## What needs to be done
Except for the pictures, retype the records that follow exactly.

═════ Given information ═════

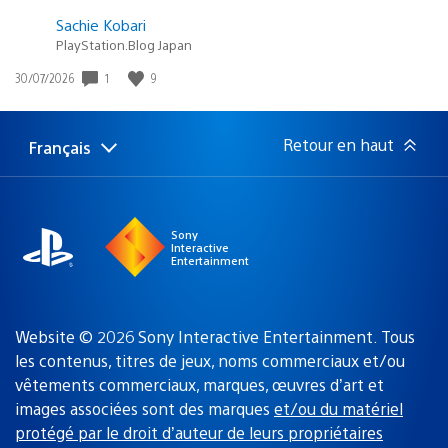
Sachie Kobari
PlayStation.Blog Japan
1
9
Date
30/07/2026
de
publication
:
Retour en haut
Français
Choisir
Région
une
actuelle
région
:
Sony
Interactive
Entertainment
Website © 2026 Sony Interactive Entertainment. Tous
les contenus, titres de jeux, noms commerciaux et/ou
vêtements commerciaux, marques, œuvres d’art et
images associées sont des marques
et/ou du matériel
protégé par le droit d’auteur de leurs propriétaires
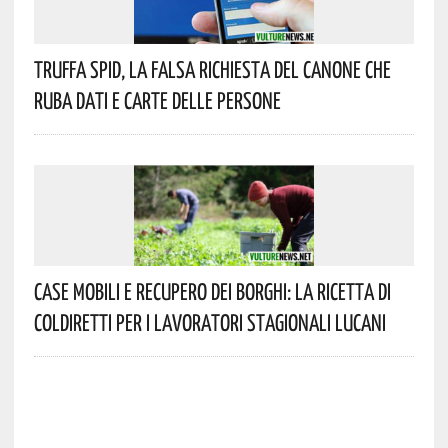
Truffa Spid, La Falsa Richiesta Del Canone Che
Ruba Dati E Carte Delle Persone
Case Mobili E Recupero Dei Borghi: La Ricetta Di
Coldiretti Per I Lavoratori Stagionali Lucani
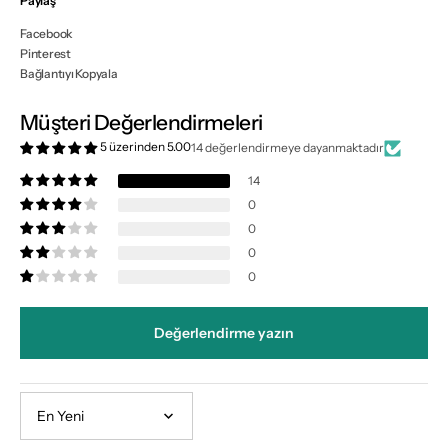
Paylaş
Facebook
Pinterest
Bağlantıyı Kopyala
Müşteri Değerlendirmeleri
5 üzerinden 5.00
14 değerlendirmeye dayanmaktadır
14
0
0
0
0
Değerlendirme yazın
Sort by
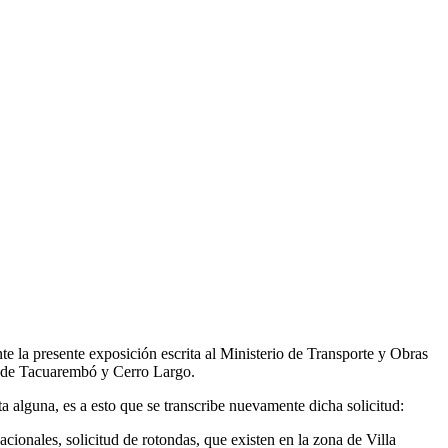
 la presente exposición escrita al Ministerio de Transporte y Obras
os de Tacuarembó y Cerro Largo.
a alguna, es a esto que se transcribe nuevamente dicha solicitud:
acionales, solicitud de rotondas, que existen en la zona de Villa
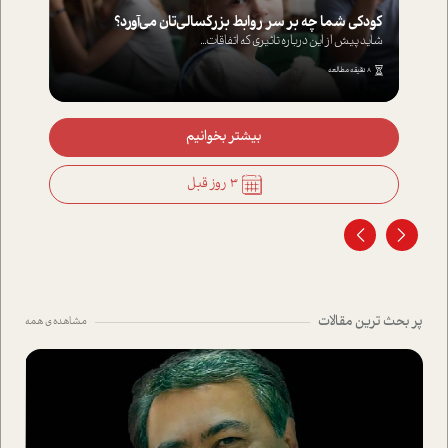
کودکی شما چه بر سر روابط بزرگسالی‌تان می‌آورد؟
شاید پیش از این درباره تاثیری که اتفاقات...
8 دقیقه مطالعه
بیشتر بخوانیم
3 روز قبل
پر بحث ترین مقالات
مشاهده ی همه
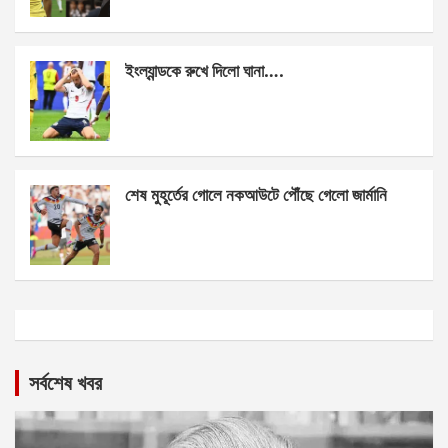
ইংল্যান্ডকে রুখে দিলো ঘানা….
শেষ মুহূর্তের গোলে নকআউটে পৌঁছে গেলো জার্মানি
সর্বশেষ খবর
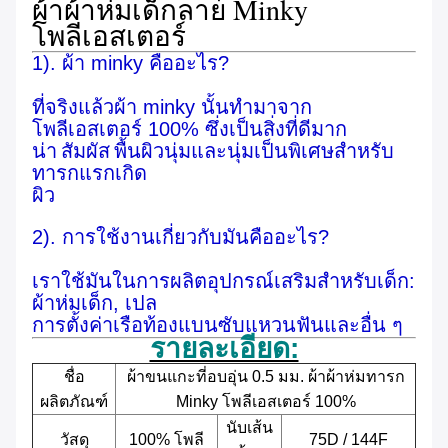
ผ้าผ้าห่มเด็กลาย Minky
โพลีเอสเตอร์
1). ผ้า minky คืออะไร?
ที่จริงแล้วผ้า minky นั้นทำมาจาก
โพลีเอสเตอร์ 100% ซึ่งเป็นสิ่งที่ดีมาก
น่า
สัมผัส
พื้นผิวนุ่มและนุ่มเป็นพิเศษสำหรับ
ทารกแรกเกิด
ผิว
2). การใช้งานเกี่ยวกับมันคืออะไร?
เราใช้มันในการผลิตอุปกรณ์เสริมสำหรับเด็ก:
ผ้าห่มเด็ก, เปล
การตั้งค่าเรือท้องแบนซับแหวนฟันและอื่น ๆ
รายละเอียด:
ชื่อ
ผ้าขนแกะที่อบอุ่น 0.5 มม. ผ้าผ้าห่มทารก
ผลิตภัณฑ์
Minky โพลีเอสเตอร์ 100%
นับเส้น
วัสดุ
100% โพลี
75D / 144F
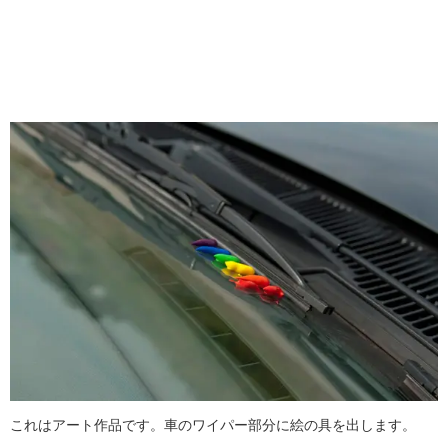
これはアート作品です。車のワイパー部分に絵の具を出します。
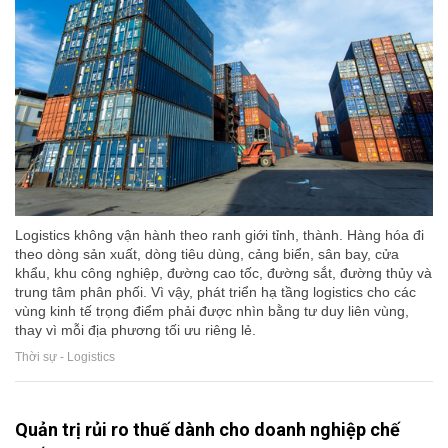
Logistics không vận hành theo ranh giới tỉnh, thành. Hàng hóa đi
theo dòng sản xuất, dòng tiêu dùng, cảng biển, sân bay, cửa
khẩu, khu công nghiệp, đường cao tốc, đường sắt, đường thủy và
trung tâm phân phối. Vì vậy, phát triển hạ tầng logistics cho các
vùng kinh tế trọng điểm phải được nhìn bằng tư duy liên vùng,
thay vì mỗi địa phương tối ưu riêng lẻ.
Thời sự - Logistics
Quản trị rủi ro thuế dành cho doanh nghiệp chế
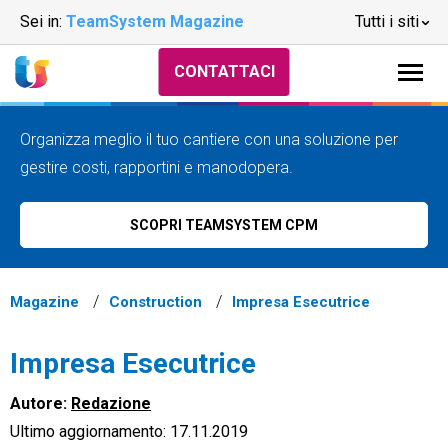
Sei in:
TeamSystem Magazine
Tutti i siti
CONTATTACI
Organizza meglio il tuo cantiere con una soluzione per
gestire costi, rapportini e manodopera.
SCOPRI TEAMSYSTEM CPM
Magazine
Construction
Impresa Esecutrice
Impresa Esecutrice
Autore:
Redazione
Ultimo aggiornamento: 17.11.2019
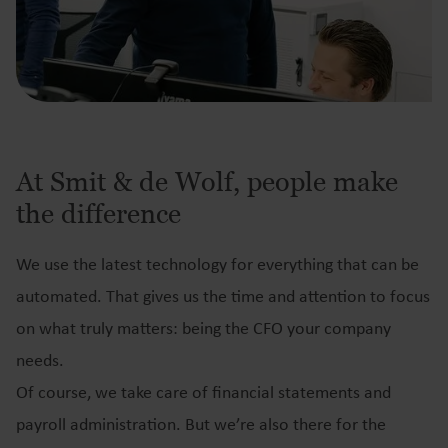
At Smit & de Wolf, people make
the difference
We use the latest technology for everything that can be
automated. That gives us the time and attention to focus
on what truly matters: being the CFO your company
needs.
Of course, we take care of financial statements and
payroll administration. But we’re also there for the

═════

## Answer space
Sachie Kobari
PlayStation.Blog Japan
1
9
Date
30/07/2026
de
publication
:
Retour en haut
Français
Choisir
Région
une
actuelle
région
:
Sony
Interactive
Entertainment
Website © 2026 Sony Interactive Entertainment. Tous
les contenus, titres de jeux, noms commerciaux et/ou
vêtements commerciaux, marques, œuvres d’art et
images associées sont des marques
et/ou du matériel
protégé par le droit d’auteur de leurs propriétaires
Truffa Spid, La Falsa Richiesta Del Canone Che
Ruba Dati E Carte Delle Persone
Case Mobili E Recupero Dei Borghi: La Ricetta Di
Coldiretti Per I Lavoratori Stagionali Lucani
Paylaş
Facebook
Pinterest
Bağlantıyı Kopyala
Müşteri Değerlendirmeleri
5 üzerinden 5.00
14 değerlendirmeye dayanmaktadır
14
0
0
0
0
Değerlendirme yazın
Sort by
 la presente exposición escrita al Ministerio de Transporte y Obras
os de Tacuarembó y Cerro Largo.
a alguna, es a esto que se transcribe nuevamente dicha solicitud:
acionales, solicitud de rotondas, que existen en la zona de Villa
کودکی شما چه بر سر روابط بزرگسالی‌تان می‌آورد؟
شاید پیش از این درباره تاثیری که اتفاقات...
8 دقیقه مطالعه
بیشتر بخوانیم
3 روز قبل
پر بحث ترین مقالات
مشاهده ی همه
ইংল্যান্ডকে রুখে দিলো ঘানা….
শেষ মুহূর্তের গোলে নকআউটে পৌঁছে গেলো জার্মানি
সর্বশেষ খবর
ผ้าผ้าห่มเด็กลาย Minky
โพลีเอสเตอร์
1). ผ้า minky คืออะไร?
ที่จริงแล้วผ้า minky นั้นทำมาจาก
โพลีเอสเตอร์ 100% ซึ่งเป็นสิ่งที่ดีมาก
น่า
สัมผัส
พื้นผิวนุ่มและนุ่มเป็นพิเศษสำหรับ
ทารกแรกเกิด
ผิว
2). การใช้งานเกี่ยวกับมันคืออะไร?
เราใช้มันในการผลิตอุปกรณ์เสริมสำหรับเด็ก:
ผ้าห่มเด็ก, เปล
การตั้งค่าเรือท้องแบนซับแหวนฟันและอื่น ๆ
รายละเอียด:
ชื่อ
ผ้าขนแกะที่อบอุ่น 0.5 มม. ผ้าผ้าห่มทารก
ผลิตภัณฑ์
Minky โพลีเอสเตอร์ 100%
นับเส้น
วัสดุ
100% โพลี
75D / 144F
これはアート作品です。車のワイパー部分に絵の具を出します。
Logistics không vận hành theo ranh giới tỉnh, thành. Hàng hóa đi
theo dòng sản xuất, dòng tiêu dùng, cảng biển, sân bay, cửa
khẩu, khu công nghiệp, đường cao tốc, đường sắt, đường thủy và
trung tâm phân phối. Vì vậy, phát triển hạ tầng logistics cho các
vùng kinh tế trọng điểm phải được nhìn bằng tư duy liên vùng,
thay vì mỗi địa phương tối ưu riêng lẻ.
Thời sự - Logistics
Quản trị rủi ro thuế dành cho doanh nghiệp chế
Sei in:
TeamSystem Magazine
Tutti i siti
CONTATTACI
Organizza meglio il tuo cantiere con una soluzione per
gestire costi, rapportini e manodopera.
SCOPRI TEAMSYSTEM CPM
Magazine
Construction
Impresa Esecutrice
Impresa Esecutrice
Autore:
Redazione
Ultimo aggiornamento: 17.11.2019
At Smit & de Wolf, people make
the difference
We use the latest technology for everything that can be
automated. That gives us the time and attention to focus
on what truly matters: being the CFO your company
needs.
Of course, we take care of financial statements and
payroll administration. But we’re also there for the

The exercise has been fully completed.